» **What to produce**: Would you reproduce the whole listing below without altering a single word?

» **Given records**:
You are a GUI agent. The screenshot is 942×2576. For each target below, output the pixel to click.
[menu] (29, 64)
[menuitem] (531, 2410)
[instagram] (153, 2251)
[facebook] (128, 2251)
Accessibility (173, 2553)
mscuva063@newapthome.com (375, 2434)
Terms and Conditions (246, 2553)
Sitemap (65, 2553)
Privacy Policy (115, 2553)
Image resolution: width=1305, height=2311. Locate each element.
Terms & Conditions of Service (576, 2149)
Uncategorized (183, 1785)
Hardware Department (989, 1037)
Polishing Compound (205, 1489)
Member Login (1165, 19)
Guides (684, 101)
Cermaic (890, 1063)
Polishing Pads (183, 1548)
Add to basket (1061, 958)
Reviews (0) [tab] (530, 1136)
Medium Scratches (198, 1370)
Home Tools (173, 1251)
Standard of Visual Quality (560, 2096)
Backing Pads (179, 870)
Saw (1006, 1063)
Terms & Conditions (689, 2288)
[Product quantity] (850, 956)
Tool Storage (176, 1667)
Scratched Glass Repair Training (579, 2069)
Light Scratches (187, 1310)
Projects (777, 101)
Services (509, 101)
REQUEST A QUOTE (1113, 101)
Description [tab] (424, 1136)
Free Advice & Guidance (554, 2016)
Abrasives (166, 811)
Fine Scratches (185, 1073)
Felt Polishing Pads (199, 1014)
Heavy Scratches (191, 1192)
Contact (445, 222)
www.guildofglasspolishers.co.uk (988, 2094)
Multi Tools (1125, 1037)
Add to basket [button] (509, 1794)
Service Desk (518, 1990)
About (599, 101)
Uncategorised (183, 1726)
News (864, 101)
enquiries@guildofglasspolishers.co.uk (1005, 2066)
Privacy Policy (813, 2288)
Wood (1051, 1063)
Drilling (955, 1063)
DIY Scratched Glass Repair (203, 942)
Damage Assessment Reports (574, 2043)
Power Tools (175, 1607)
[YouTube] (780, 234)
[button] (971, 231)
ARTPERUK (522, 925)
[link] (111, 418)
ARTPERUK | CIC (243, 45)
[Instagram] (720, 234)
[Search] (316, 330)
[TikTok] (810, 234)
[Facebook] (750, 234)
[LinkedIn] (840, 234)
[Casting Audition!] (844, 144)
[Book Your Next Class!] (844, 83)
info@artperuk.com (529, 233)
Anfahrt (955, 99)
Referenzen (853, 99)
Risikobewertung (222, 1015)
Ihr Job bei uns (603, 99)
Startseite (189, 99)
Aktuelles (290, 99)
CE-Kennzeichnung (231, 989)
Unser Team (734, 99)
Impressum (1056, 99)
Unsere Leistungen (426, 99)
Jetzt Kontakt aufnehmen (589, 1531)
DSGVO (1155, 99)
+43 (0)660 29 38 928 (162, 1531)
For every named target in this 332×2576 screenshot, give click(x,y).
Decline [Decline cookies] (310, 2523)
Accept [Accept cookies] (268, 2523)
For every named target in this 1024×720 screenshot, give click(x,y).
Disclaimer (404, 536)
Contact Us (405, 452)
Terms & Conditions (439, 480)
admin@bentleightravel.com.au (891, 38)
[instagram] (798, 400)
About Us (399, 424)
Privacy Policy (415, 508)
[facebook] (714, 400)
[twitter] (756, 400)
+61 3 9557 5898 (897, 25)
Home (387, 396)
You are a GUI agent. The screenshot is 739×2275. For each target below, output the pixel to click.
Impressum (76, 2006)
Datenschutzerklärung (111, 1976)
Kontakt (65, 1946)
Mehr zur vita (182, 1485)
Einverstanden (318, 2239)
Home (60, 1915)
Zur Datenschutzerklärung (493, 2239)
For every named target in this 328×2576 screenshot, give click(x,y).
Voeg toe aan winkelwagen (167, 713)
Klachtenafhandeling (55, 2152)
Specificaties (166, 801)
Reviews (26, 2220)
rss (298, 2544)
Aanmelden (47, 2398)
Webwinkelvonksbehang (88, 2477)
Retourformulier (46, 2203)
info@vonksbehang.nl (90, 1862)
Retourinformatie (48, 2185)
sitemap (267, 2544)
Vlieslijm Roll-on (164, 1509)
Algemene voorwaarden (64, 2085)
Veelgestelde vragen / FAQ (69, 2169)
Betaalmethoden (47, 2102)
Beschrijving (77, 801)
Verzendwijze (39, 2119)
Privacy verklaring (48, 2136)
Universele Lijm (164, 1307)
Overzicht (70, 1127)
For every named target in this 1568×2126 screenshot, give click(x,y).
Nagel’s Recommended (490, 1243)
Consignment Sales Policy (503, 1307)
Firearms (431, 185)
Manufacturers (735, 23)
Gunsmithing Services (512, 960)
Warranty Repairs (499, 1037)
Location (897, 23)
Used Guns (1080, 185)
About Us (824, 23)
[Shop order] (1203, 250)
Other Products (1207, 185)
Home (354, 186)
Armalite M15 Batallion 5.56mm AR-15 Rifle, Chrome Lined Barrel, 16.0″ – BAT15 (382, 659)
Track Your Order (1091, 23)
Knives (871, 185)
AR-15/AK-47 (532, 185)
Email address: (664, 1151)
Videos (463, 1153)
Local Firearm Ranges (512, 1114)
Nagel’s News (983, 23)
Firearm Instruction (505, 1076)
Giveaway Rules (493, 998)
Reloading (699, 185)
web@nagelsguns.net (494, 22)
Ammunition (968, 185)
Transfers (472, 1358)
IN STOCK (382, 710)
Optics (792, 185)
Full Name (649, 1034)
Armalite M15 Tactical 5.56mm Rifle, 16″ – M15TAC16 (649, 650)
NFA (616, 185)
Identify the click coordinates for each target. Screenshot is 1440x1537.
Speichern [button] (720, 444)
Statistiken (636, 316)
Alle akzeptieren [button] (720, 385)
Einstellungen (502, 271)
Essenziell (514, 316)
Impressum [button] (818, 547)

» **Written response**:
You are a GUI agent. The screenshot is 942×2576. For each target below, output the pixel to click.
[menu] (29, 64)
[menuitem] (531, 2410)
[instagram] (153, 2251)
[facebook] (128, 2251)
Accessibility (173, 2553)
mscuva063@newapthome.com (375, 2434)
Terms and Conditions (246, 2553)
Sitemap (65, 2553)
Privacy Policy (115, 2553)
Image resolution: width=1305, height=2311. Locate each element.
Terms & Conditions of Service (576, 2149)
Uncategorized (183, 1785)
Hardware Department (989, 1037)
Polishing Compound (205, 1489)
Member Login (1165, 19)
Guides (684, 101)
Cermaic (890, 1063)
Polishing Pads (183, 1548)
Add to basket (1061, 958)
Reviews (0) [tab] (530, 1136)
Medium Scratches (198, 1370)
Home Tools (173, 1251)
Standard of Visual Quality (560, 2096)
Backing Pads (179, 870)
Saw (1006, 1063)
Terms & Conditions (689, 2288)
[Product quantity] (850, 956)
Tool Storage (176, 1667)
Scratched Glass Repair Training (579, 2069)
Light Scratches (187, 1310)
Projects (777, 101)
Services (509, 101)
REQUEST A QUOTE (1113, 101)
Description [tab] (424, 1136)
Free Advice & Guidance (554, 2016)
Abrasives (166, 811)
Fine Scratches (185, 1073)
Felt Polishing Pads (199, 1014)
Heavy Scratches (191, 1192)
Contact (445, 222)
www.guildofglasspolishers.co.uk (988, 2094)
Multi Tools (1125, 1037)
Add to basket [button] (509, 1794)
Service Desk (518, 1990)
About (599, 101)
Uncategorised (183, 1726)
News (864, 101)
enquiries@guildofglasspolishers.co.uk (1005, 2066)
Privacy Policy (813, 2288)
Wood (1051, 1063)
Drilling (955, 1063)
DIY Scratched Glass Repair (203, 942)
Damage Assessment Reports (574, 2043)
Power Tools (175, 1607)
[YouTube] (780, 234)
[button] (971, 231)
ARTPERUK (522, 925)
[link] (111, 418)
ARTPERUK | CIC (243, 45)
[Instagram] (720, 234)
[Search] (316, 330)
[TikTok] (810, 234)
[Facebook] (750, 234)
[LinkedIn] (840, 234)
[Casting Audition!] (844, 144)
[Book Your Next Class!] (844, 83)
info@artperuk.com (529, 233)
Anfahrt (955, 99)
Referenzen (853, 99)
Risikobewertung (222, 1015)
Ihr Job bei uns (603, 99)
Startseite (189, 99)
Aktuelles (290, 99)
CE-Kennzeichnung (231, 989)
Unser Team (734, 99)
Impressum (1056, 99)
Unsere Leistungen (426, 99)
Jetzt Kontakt aufnehmen (589, 1531)
DSGVO (1155, 99)
+43 (0)660 29 38 928 (162, 1531)
For every named target in this 332×2576 screenshot, give click(x,y).
Decline [Decline cookies] (310, 2523)
Accept [Accept cookies] (268, 2523)
For every named target in this 1024×720 screenshot, give click(x,y).
Disclaimer (404, 536)
Contact Us (405, 452)
Terms & Conditions (439, 480)
admin@bentleightravel.com.au (891, 38)
[instagram] (798, 400)
About Us (399, 424)
Privacy Policy (415, 508)
[facebook] (714, 400)
[twitter] (756, 400)
+61 3 9557 5898 (897, 25)
Home (387, 396)
You are a GUI agent. The screenshot is 739×2275. For each target below, output the pixel to click.
Impressum (76, 2006)
Datenschutzerklärung (111, 1976)
Kontakt (65, 1946)
Mehr zur vita (182, 1485)
Einverstanden (318, 2239)
Home (60, 1915)
Zur Datenschutzerklärung (493, 2239)
For every named target in this 328×2576 screenshot, give click(x,y).
Voeg toe aan winkelwagen (167, 713)
Klachtenafhandeling (55, 2152)
Specificaties (166, 801)
Reviews (26, 2220)
rss (298, 2544)
Aanmelden (47, 2398)
Webwinkelvonksbehang (88, 2477)
Retourformulier (46, 2203)
info@vonksbehang.nl (90, 1862)
Retourinformatie (48, 2185)
sitemap (267, 2544)
Vlieslijm Roll-on (164, 1509)
Algemene voorwaarden (64, 2085)
Veelgestelde vragen / FAQ (69, 2169)
Betaalmethoden (47, 2102)
Beschrijving (77, 801)
Verzendwijze (39, 2119)
Privacy verklaring (48, 2136)
Universele Lijm (164, 1307)
Overzicht (70, 1127)
For every named target in this 1568×2126 screenshot, give click(x,y).
Nagel’s Recommended (490, 1243)
Consignment Sales Policy (503, 1307)
Firearms (431, 185)
Manufacturers (735, 23)
Gunsmithing Services (512, 960)
Warranty Repairs (499, 1037)
Location (897, 23)
Used Guns (1080, 185)
About Us (824, 23)
[Shop order] (1203, 250)
Other Products (1207, 185)
Home (354, 186)
Armalite M15 Batallion 5.56mm AR-15 Rifle, Chrome Lined Barrel, 16.0″ – BAT15 (382, 659)
Track Your Order (1091, 23)
Knives (871, 185)
AR-15/AK-47 (532, 185)
Email address: (664, 1151)
Videos (463, 1153)
Local Firearm Ranges (512, 1114)
Nagel’s News (983, 23)
Firearm Instruction (505, 1076)
Giveaway Rules (493, 998)
Reloading (699, 185)
web@nagelsguns.net (494, 22)
Ammunition (968, 185)
Transfers (472, 1358)
IN STOCK (382, 710)
Optics (792, 185)
Full Name (649, 1034)
Armalite M15 Tactical 5.56mm Rifle, 16″ – M15TAC16 (649, 650)
NFA (616, 185)
Identify the click coordinates for each target. Screenshot is 1440x1537.
Speichern [button] (720, 444)
Statistiken (636, 316)
Alle akzeptieren [button] (720, 385)
Einstellungen (502, 271)
Essenziell (514, 316)
Impressum [button] (818, 547)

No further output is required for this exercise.